# [PROMPT]
Look through the entries for the string "Media" and copy every line where it shows up.

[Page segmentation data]
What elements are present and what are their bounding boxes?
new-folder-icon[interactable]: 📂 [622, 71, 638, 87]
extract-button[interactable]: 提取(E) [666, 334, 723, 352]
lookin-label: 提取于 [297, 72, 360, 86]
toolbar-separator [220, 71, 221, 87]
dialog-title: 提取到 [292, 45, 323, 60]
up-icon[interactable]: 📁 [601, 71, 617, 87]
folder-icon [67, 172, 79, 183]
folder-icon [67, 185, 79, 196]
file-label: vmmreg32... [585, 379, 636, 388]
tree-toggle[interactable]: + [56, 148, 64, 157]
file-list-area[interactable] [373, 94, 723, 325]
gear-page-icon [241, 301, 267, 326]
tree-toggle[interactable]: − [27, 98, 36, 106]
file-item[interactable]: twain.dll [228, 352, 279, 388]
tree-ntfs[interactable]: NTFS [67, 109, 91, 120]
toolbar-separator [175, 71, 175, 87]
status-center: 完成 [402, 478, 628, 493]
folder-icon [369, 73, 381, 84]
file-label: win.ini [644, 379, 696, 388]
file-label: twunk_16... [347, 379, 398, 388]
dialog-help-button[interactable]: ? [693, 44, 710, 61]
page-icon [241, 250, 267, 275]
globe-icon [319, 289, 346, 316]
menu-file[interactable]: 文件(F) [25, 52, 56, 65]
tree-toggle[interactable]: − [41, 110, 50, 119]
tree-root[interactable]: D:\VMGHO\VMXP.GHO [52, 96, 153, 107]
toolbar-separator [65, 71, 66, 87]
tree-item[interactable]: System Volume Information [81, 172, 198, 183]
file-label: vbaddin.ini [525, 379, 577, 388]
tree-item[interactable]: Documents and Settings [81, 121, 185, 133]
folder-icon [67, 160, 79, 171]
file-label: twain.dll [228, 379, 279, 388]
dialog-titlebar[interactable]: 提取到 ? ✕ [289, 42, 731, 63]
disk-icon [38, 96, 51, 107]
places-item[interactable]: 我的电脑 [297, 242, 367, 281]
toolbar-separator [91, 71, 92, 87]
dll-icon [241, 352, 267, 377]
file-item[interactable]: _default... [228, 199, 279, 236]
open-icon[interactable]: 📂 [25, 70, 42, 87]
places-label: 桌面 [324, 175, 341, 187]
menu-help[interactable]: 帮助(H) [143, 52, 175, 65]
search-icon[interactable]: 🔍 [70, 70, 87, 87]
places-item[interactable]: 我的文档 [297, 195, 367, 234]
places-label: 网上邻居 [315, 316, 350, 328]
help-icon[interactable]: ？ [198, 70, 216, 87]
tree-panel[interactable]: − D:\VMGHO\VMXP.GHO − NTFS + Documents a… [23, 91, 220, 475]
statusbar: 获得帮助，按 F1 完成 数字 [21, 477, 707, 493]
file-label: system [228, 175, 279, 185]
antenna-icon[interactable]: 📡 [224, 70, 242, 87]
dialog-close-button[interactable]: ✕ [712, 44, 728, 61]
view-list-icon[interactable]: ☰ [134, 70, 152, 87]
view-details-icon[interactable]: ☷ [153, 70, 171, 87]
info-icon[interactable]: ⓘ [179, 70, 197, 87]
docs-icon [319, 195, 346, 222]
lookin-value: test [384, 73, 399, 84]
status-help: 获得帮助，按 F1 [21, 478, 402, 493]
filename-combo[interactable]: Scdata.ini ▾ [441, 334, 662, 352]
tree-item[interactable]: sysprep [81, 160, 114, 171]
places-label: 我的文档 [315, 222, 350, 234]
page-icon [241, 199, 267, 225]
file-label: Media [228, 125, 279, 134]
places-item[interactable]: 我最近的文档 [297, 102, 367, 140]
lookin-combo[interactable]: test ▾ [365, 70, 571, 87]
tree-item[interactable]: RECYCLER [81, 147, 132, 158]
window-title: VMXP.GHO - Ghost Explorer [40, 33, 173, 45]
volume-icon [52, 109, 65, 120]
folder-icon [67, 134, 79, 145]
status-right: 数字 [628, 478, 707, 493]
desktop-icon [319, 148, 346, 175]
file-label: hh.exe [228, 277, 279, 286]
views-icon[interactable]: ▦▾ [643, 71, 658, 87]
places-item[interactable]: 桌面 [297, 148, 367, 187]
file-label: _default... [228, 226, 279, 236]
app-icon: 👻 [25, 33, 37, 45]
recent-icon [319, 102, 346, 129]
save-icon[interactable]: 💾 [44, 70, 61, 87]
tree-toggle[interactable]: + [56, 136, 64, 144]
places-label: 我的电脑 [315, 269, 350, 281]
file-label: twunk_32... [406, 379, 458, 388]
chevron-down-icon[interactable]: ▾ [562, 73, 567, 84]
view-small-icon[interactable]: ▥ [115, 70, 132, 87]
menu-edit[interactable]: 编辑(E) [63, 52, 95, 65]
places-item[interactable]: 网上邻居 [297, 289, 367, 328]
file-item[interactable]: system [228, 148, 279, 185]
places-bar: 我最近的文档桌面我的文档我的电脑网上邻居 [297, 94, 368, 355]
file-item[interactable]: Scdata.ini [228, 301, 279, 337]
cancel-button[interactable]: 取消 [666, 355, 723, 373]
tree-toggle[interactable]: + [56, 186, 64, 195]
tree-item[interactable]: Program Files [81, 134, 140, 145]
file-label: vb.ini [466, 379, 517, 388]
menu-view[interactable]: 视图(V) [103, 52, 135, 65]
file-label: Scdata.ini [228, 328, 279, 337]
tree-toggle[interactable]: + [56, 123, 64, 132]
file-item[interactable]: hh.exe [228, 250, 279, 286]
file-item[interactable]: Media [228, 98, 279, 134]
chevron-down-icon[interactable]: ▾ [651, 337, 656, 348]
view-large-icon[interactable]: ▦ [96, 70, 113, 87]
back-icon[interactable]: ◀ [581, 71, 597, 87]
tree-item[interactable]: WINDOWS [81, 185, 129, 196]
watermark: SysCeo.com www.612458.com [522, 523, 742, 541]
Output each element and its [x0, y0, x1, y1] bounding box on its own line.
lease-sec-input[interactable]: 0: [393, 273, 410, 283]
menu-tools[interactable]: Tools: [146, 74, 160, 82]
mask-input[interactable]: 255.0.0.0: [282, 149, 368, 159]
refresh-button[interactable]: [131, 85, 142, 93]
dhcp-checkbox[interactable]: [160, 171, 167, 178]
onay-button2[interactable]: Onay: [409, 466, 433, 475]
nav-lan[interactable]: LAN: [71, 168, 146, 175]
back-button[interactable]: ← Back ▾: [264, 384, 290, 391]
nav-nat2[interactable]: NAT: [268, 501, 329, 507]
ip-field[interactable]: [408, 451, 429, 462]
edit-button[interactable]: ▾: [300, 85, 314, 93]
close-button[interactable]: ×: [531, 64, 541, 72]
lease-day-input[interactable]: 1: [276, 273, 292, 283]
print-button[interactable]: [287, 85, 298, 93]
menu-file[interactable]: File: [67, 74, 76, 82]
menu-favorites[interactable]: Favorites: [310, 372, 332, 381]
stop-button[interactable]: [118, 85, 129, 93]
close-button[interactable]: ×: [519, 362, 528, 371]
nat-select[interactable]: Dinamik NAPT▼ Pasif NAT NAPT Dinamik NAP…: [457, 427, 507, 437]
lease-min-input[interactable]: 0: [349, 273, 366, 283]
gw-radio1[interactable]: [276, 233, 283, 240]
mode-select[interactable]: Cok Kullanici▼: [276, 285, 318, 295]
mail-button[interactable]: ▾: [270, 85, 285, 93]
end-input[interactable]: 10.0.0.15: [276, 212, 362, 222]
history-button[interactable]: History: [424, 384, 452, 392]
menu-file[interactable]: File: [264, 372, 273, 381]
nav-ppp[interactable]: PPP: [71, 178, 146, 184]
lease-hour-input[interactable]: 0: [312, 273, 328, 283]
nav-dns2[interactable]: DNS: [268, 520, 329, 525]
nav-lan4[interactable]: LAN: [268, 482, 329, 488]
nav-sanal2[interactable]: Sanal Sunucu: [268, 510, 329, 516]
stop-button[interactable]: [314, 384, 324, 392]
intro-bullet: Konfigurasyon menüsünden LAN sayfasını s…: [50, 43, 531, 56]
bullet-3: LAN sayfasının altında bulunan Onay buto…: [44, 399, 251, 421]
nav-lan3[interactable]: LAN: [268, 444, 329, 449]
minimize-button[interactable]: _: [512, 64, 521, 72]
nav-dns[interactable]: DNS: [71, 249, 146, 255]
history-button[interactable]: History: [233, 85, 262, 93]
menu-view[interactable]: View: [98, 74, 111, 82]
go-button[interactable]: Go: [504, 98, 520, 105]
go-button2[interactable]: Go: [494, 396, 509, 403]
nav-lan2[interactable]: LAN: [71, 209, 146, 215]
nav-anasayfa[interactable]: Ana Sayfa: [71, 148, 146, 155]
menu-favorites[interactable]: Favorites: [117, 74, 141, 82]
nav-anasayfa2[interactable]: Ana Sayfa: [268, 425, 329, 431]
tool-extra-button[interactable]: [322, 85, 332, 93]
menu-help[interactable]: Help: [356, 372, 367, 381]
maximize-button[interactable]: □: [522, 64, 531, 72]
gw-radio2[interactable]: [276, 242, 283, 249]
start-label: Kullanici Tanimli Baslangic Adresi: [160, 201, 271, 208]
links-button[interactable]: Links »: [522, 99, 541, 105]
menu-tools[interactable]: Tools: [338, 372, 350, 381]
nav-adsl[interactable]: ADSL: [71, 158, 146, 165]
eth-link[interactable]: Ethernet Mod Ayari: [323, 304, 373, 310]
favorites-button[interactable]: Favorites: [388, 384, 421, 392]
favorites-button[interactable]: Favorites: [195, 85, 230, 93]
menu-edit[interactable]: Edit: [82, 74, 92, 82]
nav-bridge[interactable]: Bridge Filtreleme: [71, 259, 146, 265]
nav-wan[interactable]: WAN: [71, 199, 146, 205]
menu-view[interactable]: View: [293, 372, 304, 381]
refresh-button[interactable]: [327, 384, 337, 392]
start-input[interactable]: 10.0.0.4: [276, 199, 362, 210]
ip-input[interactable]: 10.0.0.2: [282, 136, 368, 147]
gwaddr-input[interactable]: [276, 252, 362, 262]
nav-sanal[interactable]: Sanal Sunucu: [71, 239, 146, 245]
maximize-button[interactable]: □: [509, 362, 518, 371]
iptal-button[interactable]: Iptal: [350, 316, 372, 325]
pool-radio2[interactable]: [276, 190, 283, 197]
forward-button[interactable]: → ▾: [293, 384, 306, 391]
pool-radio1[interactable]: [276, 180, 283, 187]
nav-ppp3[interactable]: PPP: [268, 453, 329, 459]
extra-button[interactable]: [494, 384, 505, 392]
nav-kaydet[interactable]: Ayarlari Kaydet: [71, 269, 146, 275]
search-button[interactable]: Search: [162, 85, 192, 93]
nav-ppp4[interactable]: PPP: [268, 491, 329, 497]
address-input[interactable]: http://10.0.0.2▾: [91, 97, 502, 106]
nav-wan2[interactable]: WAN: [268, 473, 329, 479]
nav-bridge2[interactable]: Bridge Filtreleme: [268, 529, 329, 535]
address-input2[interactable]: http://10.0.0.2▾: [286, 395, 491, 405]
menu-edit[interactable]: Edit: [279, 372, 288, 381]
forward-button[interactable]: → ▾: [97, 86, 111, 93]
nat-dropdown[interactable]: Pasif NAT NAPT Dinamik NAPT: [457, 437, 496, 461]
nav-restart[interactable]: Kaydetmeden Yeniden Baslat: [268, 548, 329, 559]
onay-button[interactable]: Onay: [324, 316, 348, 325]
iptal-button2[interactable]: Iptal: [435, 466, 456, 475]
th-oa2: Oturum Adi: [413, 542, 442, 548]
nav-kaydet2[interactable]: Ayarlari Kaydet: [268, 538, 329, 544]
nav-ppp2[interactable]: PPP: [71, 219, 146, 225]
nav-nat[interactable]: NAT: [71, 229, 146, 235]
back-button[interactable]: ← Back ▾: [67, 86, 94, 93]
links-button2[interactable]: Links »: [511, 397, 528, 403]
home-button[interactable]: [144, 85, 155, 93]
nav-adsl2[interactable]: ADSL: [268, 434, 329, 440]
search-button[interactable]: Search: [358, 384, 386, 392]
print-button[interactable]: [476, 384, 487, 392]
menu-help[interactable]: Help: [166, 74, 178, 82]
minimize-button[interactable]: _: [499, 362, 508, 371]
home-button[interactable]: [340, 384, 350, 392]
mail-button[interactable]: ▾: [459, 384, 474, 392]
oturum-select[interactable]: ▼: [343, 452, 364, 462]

# [TASK RESPONSE]
file-label: Media [228, 125, 279, 134]
file-item[interactable]: Media [228, 98, 279, 134]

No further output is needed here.